BEGIN

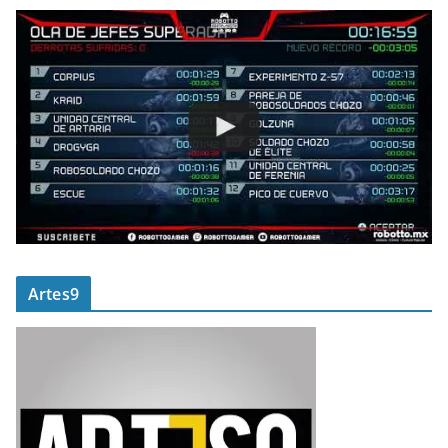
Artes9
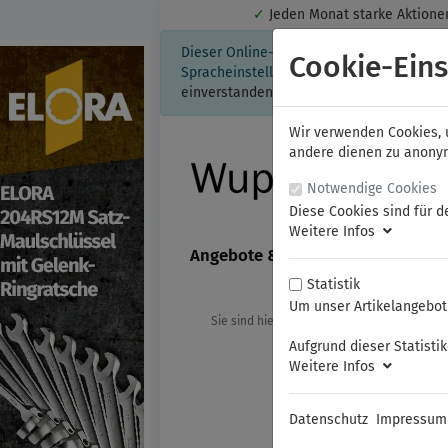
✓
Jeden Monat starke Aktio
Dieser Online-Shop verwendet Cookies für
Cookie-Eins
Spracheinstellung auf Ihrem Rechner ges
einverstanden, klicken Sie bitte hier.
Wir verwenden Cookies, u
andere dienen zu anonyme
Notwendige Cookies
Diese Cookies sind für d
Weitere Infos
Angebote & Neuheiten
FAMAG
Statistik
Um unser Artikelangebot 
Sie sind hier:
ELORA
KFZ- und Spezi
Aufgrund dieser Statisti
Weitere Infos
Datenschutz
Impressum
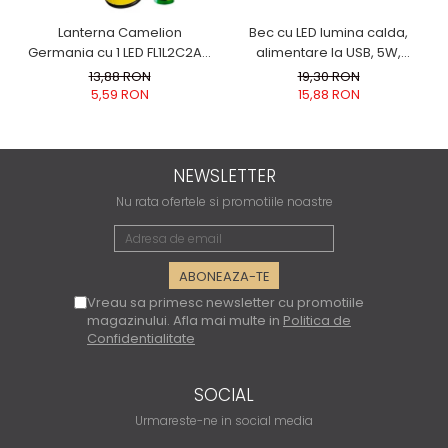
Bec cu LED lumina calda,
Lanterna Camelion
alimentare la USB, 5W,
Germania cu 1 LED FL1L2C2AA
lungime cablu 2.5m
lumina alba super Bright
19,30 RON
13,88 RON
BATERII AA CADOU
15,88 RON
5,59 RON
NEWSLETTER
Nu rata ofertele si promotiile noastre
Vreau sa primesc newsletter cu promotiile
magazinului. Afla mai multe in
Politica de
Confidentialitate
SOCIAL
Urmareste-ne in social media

END
BEGIN

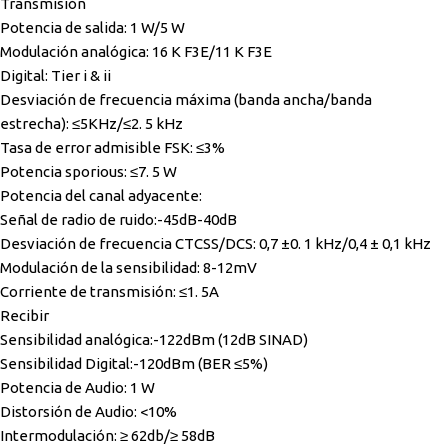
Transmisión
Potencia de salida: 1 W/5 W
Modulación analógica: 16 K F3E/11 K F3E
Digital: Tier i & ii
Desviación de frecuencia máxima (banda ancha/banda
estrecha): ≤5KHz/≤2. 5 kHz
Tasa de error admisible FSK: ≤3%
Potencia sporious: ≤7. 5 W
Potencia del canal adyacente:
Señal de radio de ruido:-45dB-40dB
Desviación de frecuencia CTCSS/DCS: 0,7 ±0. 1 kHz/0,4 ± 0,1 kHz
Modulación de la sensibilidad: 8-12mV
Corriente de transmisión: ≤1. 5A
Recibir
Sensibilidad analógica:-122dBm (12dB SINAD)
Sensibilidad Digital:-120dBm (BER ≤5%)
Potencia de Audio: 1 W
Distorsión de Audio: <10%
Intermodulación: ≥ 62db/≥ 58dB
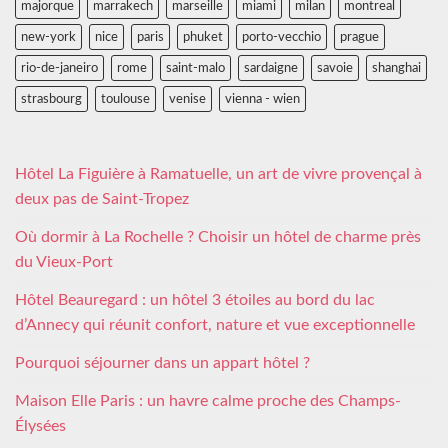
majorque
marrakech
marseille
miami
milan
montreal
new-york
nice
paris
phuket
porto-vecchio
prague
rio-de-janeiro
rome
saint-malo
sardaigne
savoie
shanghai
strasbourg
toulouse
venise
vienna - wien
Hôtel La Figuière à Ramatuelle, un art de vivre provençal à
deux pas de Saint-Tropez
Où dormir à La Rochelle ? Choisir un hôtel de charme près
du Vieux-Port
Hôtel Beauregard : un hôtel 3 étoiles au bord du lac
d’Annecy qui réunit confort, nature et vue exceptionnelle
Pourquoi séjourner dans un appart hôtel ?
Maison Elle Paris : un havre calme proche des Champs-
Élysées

END

__Problem requirements__.
Each line containing "hier" belongs in the answer; pick these out of the material and copy them.

__Problem solution__.
einverstanden, klicken Sie bitte hier.
Sie sind hier:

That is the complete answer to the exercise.